A sensação de inadequação não vinha de fora, mas do modo como ela pensa a infância e educação das crianças. O desconforto vem de uma espécie de certeza de como a relação dos filhos com o mundo deveria ser e o país no qual moram não oferece: proximidade, alma e afeto.
Como saber se é hora de voltar?
Voltar ao Brasil é um processo. Na minha experiência como psicóloga percebo que o desejo de retorno começa como ruído, depois cresce como incômodo, até tornar-se insustentável. Nesses momentos, o diálogo interno se intensifica: até onde é possível negociar consigo mesmo? Vale a pena sacrificar o pertencimento em nome de uma estabilidade que já não nutre? O que se perde se ficar, e o que se perde se voltar?

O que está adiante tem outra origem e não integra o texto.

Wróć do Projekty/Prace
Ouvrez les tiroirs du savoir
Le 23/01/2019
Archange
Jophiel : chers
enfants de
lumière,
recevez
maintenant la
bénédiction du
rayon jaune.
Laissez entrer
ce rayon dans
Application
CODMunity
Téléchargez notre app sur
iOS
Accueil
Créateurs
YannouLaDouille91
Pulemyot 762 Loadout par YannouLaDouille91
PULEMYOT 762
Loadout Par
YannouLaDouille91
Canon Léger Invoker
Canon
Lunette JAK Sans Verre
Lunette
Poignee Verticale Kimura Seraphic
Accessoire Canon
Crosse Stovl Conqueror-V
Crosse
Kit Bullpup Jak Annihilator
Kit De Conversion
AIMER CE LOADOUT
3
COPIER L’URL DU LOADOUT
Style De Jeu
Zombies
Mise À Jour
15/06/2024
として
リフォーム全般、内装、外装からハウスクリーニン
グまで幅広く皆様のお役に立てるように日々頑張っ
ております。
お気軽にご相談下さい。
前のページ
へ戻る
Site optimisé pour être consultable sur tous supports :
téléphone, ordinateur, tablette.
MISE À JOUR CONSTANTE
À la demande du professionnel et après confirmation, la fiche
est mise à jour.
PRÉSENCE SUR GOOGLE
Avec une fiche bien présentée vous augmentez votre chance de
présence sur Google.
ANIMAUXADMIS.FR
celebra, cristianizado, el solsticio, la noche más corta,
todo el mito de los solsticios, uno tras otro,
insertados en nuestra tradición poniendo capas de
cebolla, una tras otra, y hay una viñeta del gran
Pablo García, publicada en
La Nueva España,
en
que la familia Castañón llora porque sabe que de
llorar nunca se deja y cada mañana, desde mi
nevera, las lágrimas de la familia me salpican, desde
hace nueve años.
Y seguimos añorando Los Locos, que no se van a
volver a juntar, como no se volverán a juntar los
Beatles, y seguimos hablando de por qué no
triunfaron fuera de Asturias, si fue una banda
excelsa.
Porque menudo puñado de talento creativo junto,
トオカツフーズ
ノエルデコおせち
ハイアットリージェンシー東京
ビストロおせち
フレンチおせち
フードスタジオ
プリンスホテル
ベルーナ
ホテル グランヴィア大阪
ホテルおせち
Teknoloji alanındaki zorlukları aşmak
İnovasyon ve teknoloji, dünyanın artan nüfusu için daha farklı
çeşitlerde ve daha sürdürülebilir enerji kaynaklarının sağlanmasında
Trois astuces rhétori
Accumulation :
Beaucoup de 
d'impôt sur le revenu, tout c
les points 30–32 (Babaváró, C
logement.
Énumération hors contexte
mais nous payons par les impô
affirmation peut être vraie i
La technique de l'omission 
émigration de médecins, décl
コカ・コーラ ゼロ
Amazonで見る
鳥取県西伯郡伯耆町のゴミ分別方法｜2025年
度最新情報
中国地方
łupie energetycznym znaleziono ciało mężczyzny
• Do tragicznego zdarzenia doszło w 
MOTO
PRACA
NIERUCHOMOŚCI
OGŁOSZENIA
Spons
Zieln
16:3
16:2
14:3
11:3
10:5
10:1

Não há resposta pronta. Mas há sinais: quando o cotidiano se torna um esforço contínuo para caber, quando o espaço interno se retrai ao invés de se expandir, quando o corpo responde com sintomas de cansaço, insônia ou irritação crônica. Tudo isso pode ser expressão de um desejo interditado, o de voltar para aquilo que, em algum nível, segue sendo casa.
O que acontece na terapia
Voltar não precisa ser imediato. Às vezes, é possível criar pequenas ilhas de Brasil na rotina: manter vínculos com amigos antigos, resgatar rituais familiares, buscar grupos de convivência com brasileiros.
Outras vezes, é fundamental abrir espaço para o luto daquilo que não volta mais, inclusive a versão de si mesmo que ficou no passado. Na clínica, costumo fazer uma costura sobre as experiências do paciente: registrar as pequenas alegrias e os desconfortos diários, conversas com outros expatriados, dar-se permissão para admitir o desejo de retorno sem culpa.
Não se trata de decidir sob pressão, mas de reconhecer que toda escolha implica perdas e ganhos não mensuráveis.
Conclusão
Vejo que a decisão de voltar raramente se resolve no campo do raciocínio lógico. É preciso nomear o que, por vezes, só aparece como incômodo difuso ou desejo inconfessável.
Voltar é tão legítimo quanto partir, e muitas vezes, é o único modo de reocupar a própria história, mesmo que isso signifique lidar com as mesmas contradições que um dia motivaram a saída. No fundo, a questão não é apenas sobre onde morar, mas sobre onde é possível, ainda, existir por inteiro.
FAQ
Voltar é um fracasso?
Não. Voltar pode ser um gesto de soberania sobre a própria narrativa, sobre a própria vida. Reconhecer que a vida mudou e que os motivos para ficar já não sustentam o cotidiano é um ato de coragem, não de derrota.
Como lidar com a culpa de “desfazer” a vida construída fora?
A culpa é quase inevitável, especialmente quando outros dependem da decisão. Reconhecer que o desejo de retorno é legítimo e compartilhar o processo com a família pode transformar a culpa em um projeto que contemple a todos. O mais importante é dar voz ao que precisa ser dito, mesmo que ainda não se saiba o que fazer com isso.